An Octave Above Thunder reflects the progression of Muske’s work. She feels she covered a distance from her first book, Camouflage, to her next, Skylight.
“I went from a very derivative first book to finding a kind of voice for myself,” said Muske, who expresses some discomfort about assessing her work. “I was trying to write about the world and a poet’s place in the world, and women.”
The poems from Wyndmere are the most autobiographical. Some deal with Muske’s mother and her life growing up on a farm in the town of Wyndmere, N.D. In others, Muske reflects on her own daughter as well as her husband, actor David Dukes, and other family members.
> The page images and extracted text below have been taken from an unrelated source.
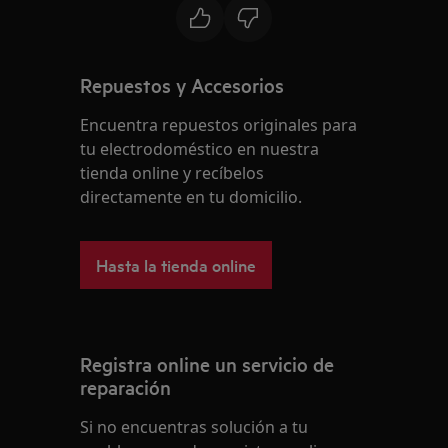
Repuestos y Accesorios
Encuentra repuestos originales para
tu electrodoméstico en nuestra
tienda online y recíbelos
directamente en tu domicilio.
Hasta la tienda online
Registra online un servicio de
reparación
Si no encuentras solución a tu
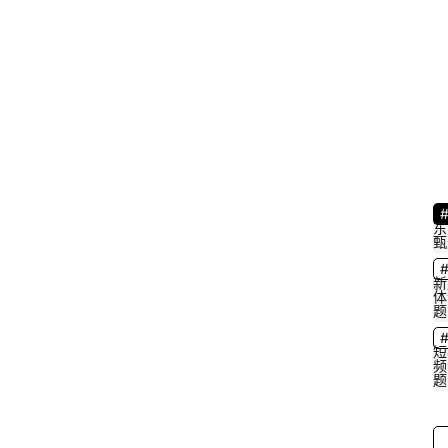
东
甄
新
体
题
短
频
题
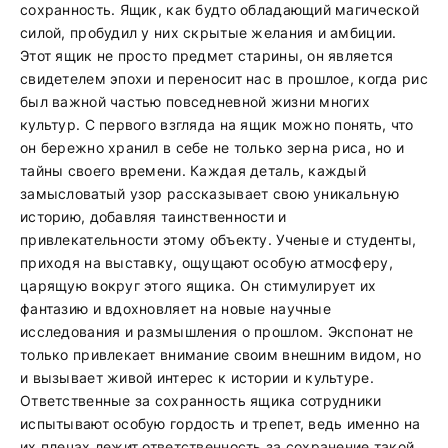
сохранность. Ящик, как будто обладающий магической
силой, пробудил у них скрытые желания и амбиции.
Этот ящик не просто предмет старины, он является
свидетелем эпохи и переносит нас в прошлое, когда рис
был важной частью повседневной жизни многих
культур. С первого взгляда на ящик можно понять, что
он бережно хранил в себе не только зерна риса, но и
тайны своего времени. Каждая деталь, каждый
замысловатый узор рассказывает свою уникальную
историю, добавляя таинственности и
привлекательности этому объекту. Ученые и студенты,
приходя на выставку, ощущают особую атмосферу,
царящую вокруг этого ящика. Он стимулирует их
фантазию и вдохновляет на новые научные
исследования и размышления о прошлом. Экспонат не
только привлекает внимание своим внешним видом, но
и вызывает живой интерес к истории и культуре.
Ответственные за сохранность ящика сотрудники
испытывают особую гордость и трепет, ведь именно на
их плечах лежит ответственность за сохранение такой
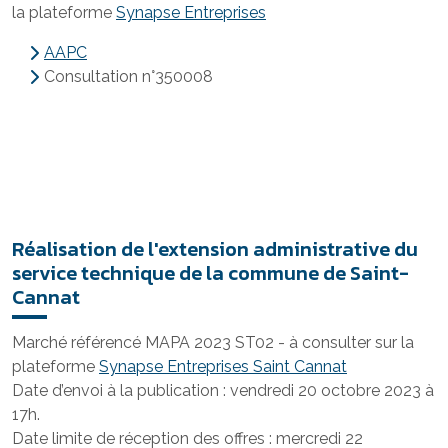
la plateforme
Synapse Entreprises
AAPC
Consultation n°350008
Réalisation de l'extension administrative du
service technique de la commune de Saint-
Cannat
Marché référencé MAPA 2023 ST02 - à consulter sur la
plateforme
Synapse Entreprises Saint Cannat
Date d’envoi à la publication : vendredi 20 octobre 2023 à
17h.
Date limite de réception des offres : mercredi 22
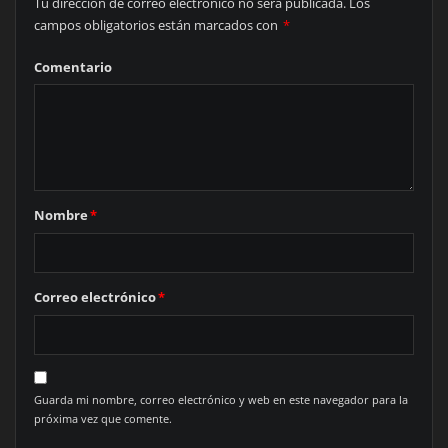
Tu dirección de correo electrónico no será publicada.
Los
campos obligatorios están marcados con
*
Comentario
Nombre
*
Correo electrónico
*
Guarda mi nombre, correo electrónico y web en este navegador para la
próxima vez que comente.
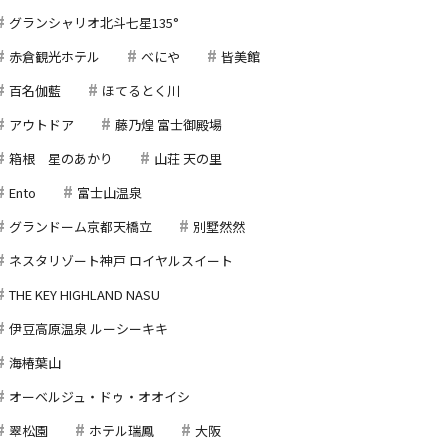
グランシャリオ北斗七星135°
赤倉観光ホテル
べにや
皆美館
百名伽藍
ほてるとく川
アウトドア
藤乃煌 富士御殿場
箱根 星のあかり
山荘 天の里
Ento
富士山温泉
グランドーム京都天橋立
別墅然然
ネスタリゾート神戸 ロイヤルスイート
THE KEY HIGHLAND NASU
伊豆高原温泉 ルーシーキキ
海椿葉山
オーベルジュ・ドゥ・オオイシ
翠松園
ホテル瑞鳳
大阪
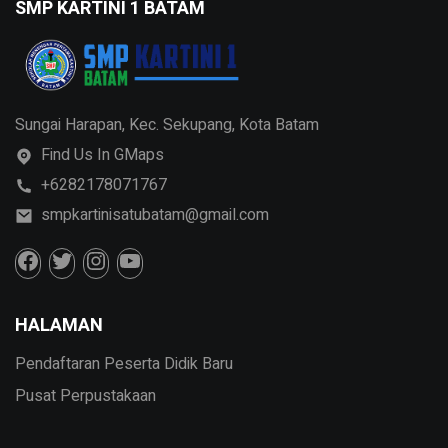
SMP KARTINI 1 BATAM
Sungai Harapan, Kec. Sekupang, Kota Batam
Find Us In GMaps
+6282178071767
smpkartinisatubatam@gmail.com
HALAMAN
Pendaftaran Peserta Didik Baru
Pusat Perpustakaan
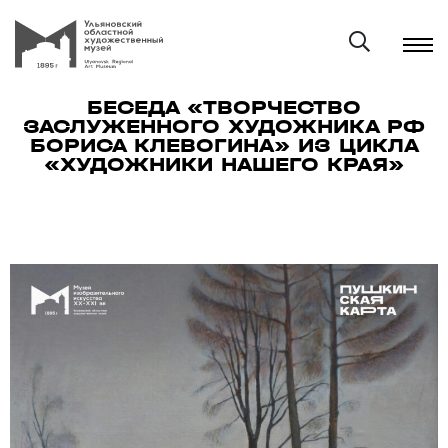
БЕСЕДА «ТВОРЧЕСТВО
ЗАСЛУЖЕННОГО ХУДОЖНИКА РФ
БОРИСА КЛЕВОГИНА» ИЗ ЦИКЛА
«ХУДОЖНИКИ НАШЕГО КРАЯ»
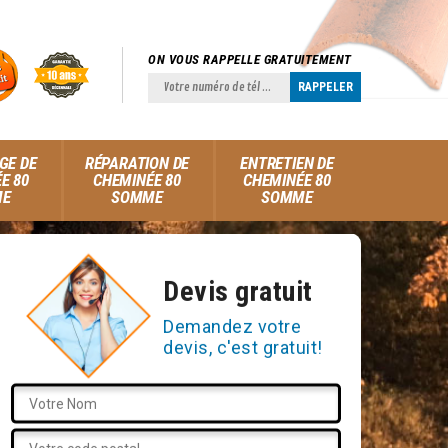
ON VOUS RAPPELLE GRATUITEMENT
GE DE
RÉPARATION DE
ENTRETIEN DE
E 80
CHEMINÉE 80
CHEMINÉE 80
ME
SOMME
SOMME
Devis gratuit
Demandez votre
devis, c'est gratuit!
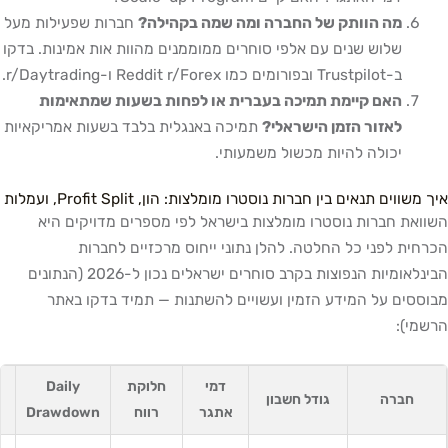
מה הוותק של החברה ומה שמה בקהילה?
חברות שפעילות מעל
שלוש שנים עם אלפי סוחרים ממוממנים מהוות אות אמינות. בדקו
ב-Trustpilot ובפורומים כמו Reddit r/Forex ו-r/Daytrading.
האם קיימת תמיכה בעברית או לפחות בשעות שמתאימות
לאזור הזמן הישראלי?
תמיכה באנגלית בלבד בשעות אמריקאיות
יכולה להיות מכשול משמעותי.
איך משווים תנאים בין חברות נוסטרו מומלצות: הון, Profit Split, ועמלות
השוואת חברות נוסטרו מומלצות בישראל לפי מספרים מדויקים היא
הכרחית לפני כל החלטה. להלן נתוני ייחוס מרכזיים לחברות
הבינלאומיות הנפוצות בקרב סוחרים ישראלים נכון ל-2026 (הנתונים
מבוססים על המידע הזמין ועשויים להשתנות — תמיד בדקו באתר
הרשמי):
דמי
חלוקת
Daily
חברה
גודל חשבון
אתגר
רווח
Drawdown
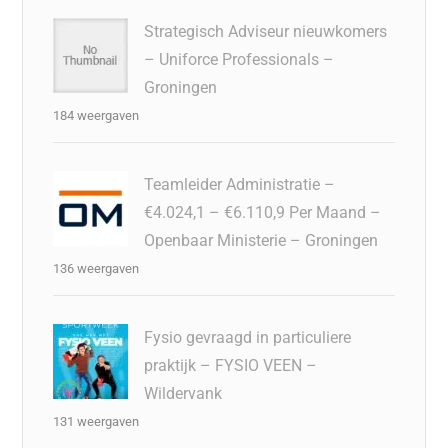
Strategisch Adviseur nieuwkomers
– Uniforce Professionals –
Groningen
184 weergaven
Teamleider Administratie –
€4.024,1 – €6.110,9 Per Maand –
Openbaar Ministerie – Groningen
136 weergaven
Fysio gevraagd in particuliere
praktijk – FYSIO VEEN –
Wildervank
131 weergaven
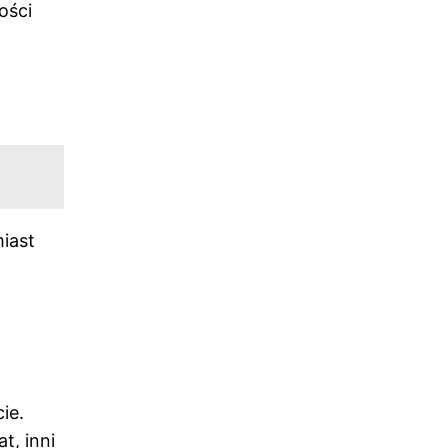
ości
iast
ie.
t, inni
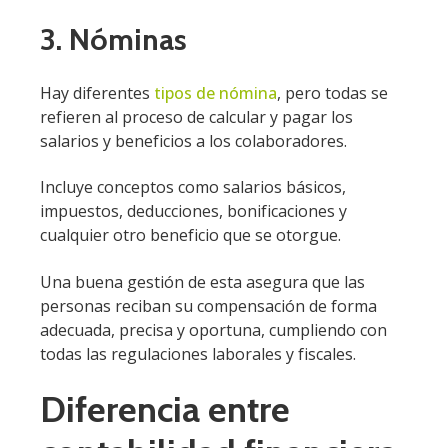
3. Nóminas
Hay diferentes
tipos de nómina
, pero todas se
refieren al proceso de calcular y pagar los
salarios y beneficios a los colaboradores.
Incluye conceptos como salarios básicos,
impuestos, deducciones, bonificaciones y
cualquier otro beneficio que se otorgue.
Una buena gestión de esta asegura que las
personas reciban su compensación de forma
adecuada, precisa y oportuna, cumpliendo con
todas las regulaciones laborales y fiscales.
Diferencia entre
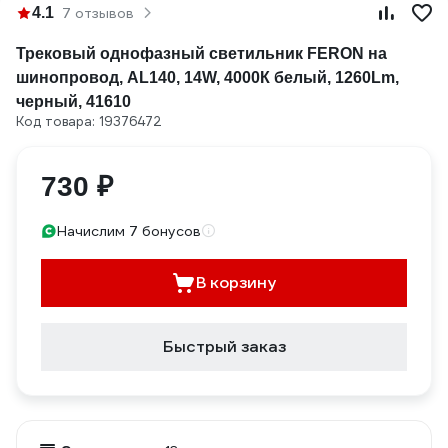
4.1
7 отзывов
Трековый однофазный светильник FERON на
шинопровод, AL140, 14W, 4000К белый, 1260Lm,
черный, 41610
Код товара: 19376472
730 ₽
Начислим 7 бонусов
В корзину
Быстрый заказ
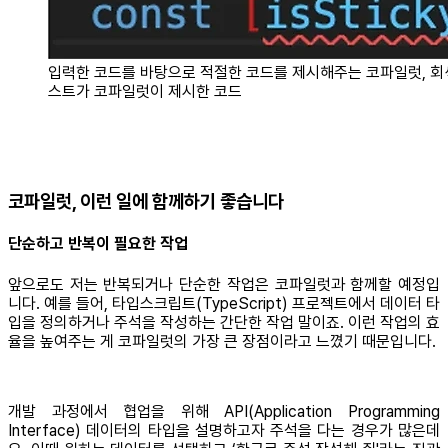
입력한 코드를 바탕으로 적절한 코드를 제시해주는 코파일럿, 회
스트가 코파일럿이 제시한 코드
코파일럿, 이런 일에 함께하기 좋습니다
단순하고 반복이 필요한 작업
앞으로도 저는 반복되거나 단순한 작업은 코파일럿과 함께할 예정입
니다. 예를 들어, 타입스크립트(TypeScript) 프로젝트에서 데이터 타
입을 정의하거나 주석을 작성하는 간단한 작업 말이죠. 이런 작업의 효
율을 높여주는 게 코파일럿의 가장 큰 장점이라고 느꼈기 때문입니다.
개발 과정에서 협업을 위해 API(Application Programming
Interface) 데이터의 타입을 설명하고자 주석을 다는 경우가 많은데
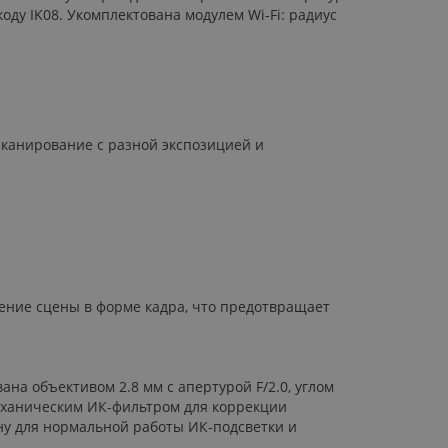
коду IK08. Укомплектована модулем Wi-Fi: радиус
сканирование с разной экспозицией и
ение сцены в форме кадра, что предотвращает
ана объективом 2.8 мм с апертурой F/2.0, углом
механическим ИК-фильтром для коррекции
ну для нормальной работы ИК-подсветки и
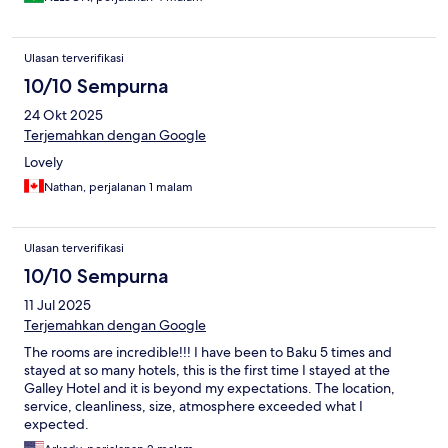
Ulasan terverifikasi
10/10 Sempurna
24 Okt 2025
Terjemahkan dengan Google
Lovely
Nathan, perjalanan 1 malam
Ulasan terverifikasi
10/10 Sempurna
11 Jul 2025
Terjemahkan dengan Google
The rooms are incredible!!! I have been to Baku 5 times and
stayed at so many hotels, this is the first time I stayed at the
Galley Hotel and it is beyond my expectations. The location,
service, cleanliness, size, atmosphere exceeded what I
expected.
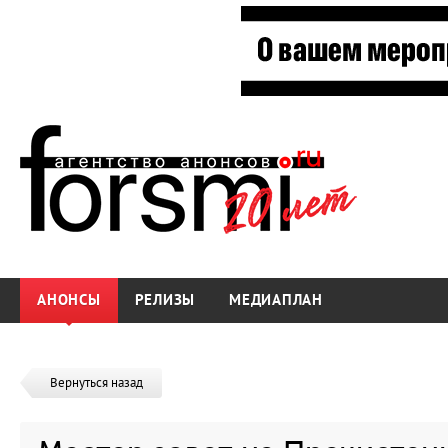
АНОНСЫ
РЕЛИЗЫ
МЕДИАПЛАН
Вернуться назад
In the poem Blood Hour, Muske, who grew up in the city of St. Paul, Minn., wonders what her mother’s life must have been like growing up on a farm.
The long grass blows flat
as I pass through it, dreaming,
with my taller brother and the .22
He is teaching me how to handle a rifle.
In another poem, Wyndmere, Windemere, Muske writes about her mother’s influence on her poetry.
We sat on the back step and read
together. Not like two, but one
being split apart by some shadow-
butcher. I could feel that violence…
Muske considers the poems from Applause her most political. They were written at a time when friends were dying of AIDS. That sorrow, combined with her daughter’s birth, heightened her awareness of mortality. Red Trousseau, on the other hand, is provocative and life-affirming, a fiery collection that Muske considers a “real departure” from her previous works. The poems deal with cultural differences and challenge expectations, as in the poem Barra de Navidad, Envoi, about seeing a funeral in Mexico where mourners wear white, rather than black.
Insubstantial as a mirage,they hovered, pure, white, improbable as the place: a bleached spit of earth slid between the old half-alive volcano perched above us, and the bay.
Her newest poems, Muske said, have elements of autobiography, but they are less narrative. “They are committed to ideas of language, how it inspires and fails us,” she said.
In Octave Above Thunder, a poem written in 10 sections, she uses the metaphor of thunder to bring together ideas and emotions, showing how poetry both elicits emotion and sometimes eludes it. One section, for in- stance, is about teaching. In it, a teacher tries to show how words trigger ideas. At first the students can easily see images based on abstract ideas: “She says Death/and her students/scream tombstone, skeleton, Grim/ Reaper, hangman…”
But by the end of that section, things are reversed; a specific image is clear but the abstraction is lost:
She knows there is no way
back. A door closes. She
says kidnapper and suddenly
everyone sees his face.
She says Love and they see
nothing, they are blind.
For Muske, poetry is a combination of the analytical and the expressive – thought and feeling.
“The transformation of words into poetry is the synthesis of those two,” she said. “The analytic and expressive come together and create a third thing, which has to do with the alchemy of words.”
In one of her new poems, Like This, Muske embodies this concept by exploring how we invent similes and how we learn to think. She gives an example from an experience she had while teaching poetry to a special group of students from the inner city.
“These kids were brought up in a culture of violence, of denial of beauty, yet one kid said, ‘There’s this spray of bullet holes over my door and it looks like a peacock’s tail,'” she said. “This astonishing image epitomizes poetry for me.”
In the poem, she concludes:
…But look, he sees what we die / from not seeing – how different beauty opens / its different eyes. The expanse unfolds, / many-eyed, iridescent, it holds. Unbroken, / salutes you. The fiery gaze turns gold.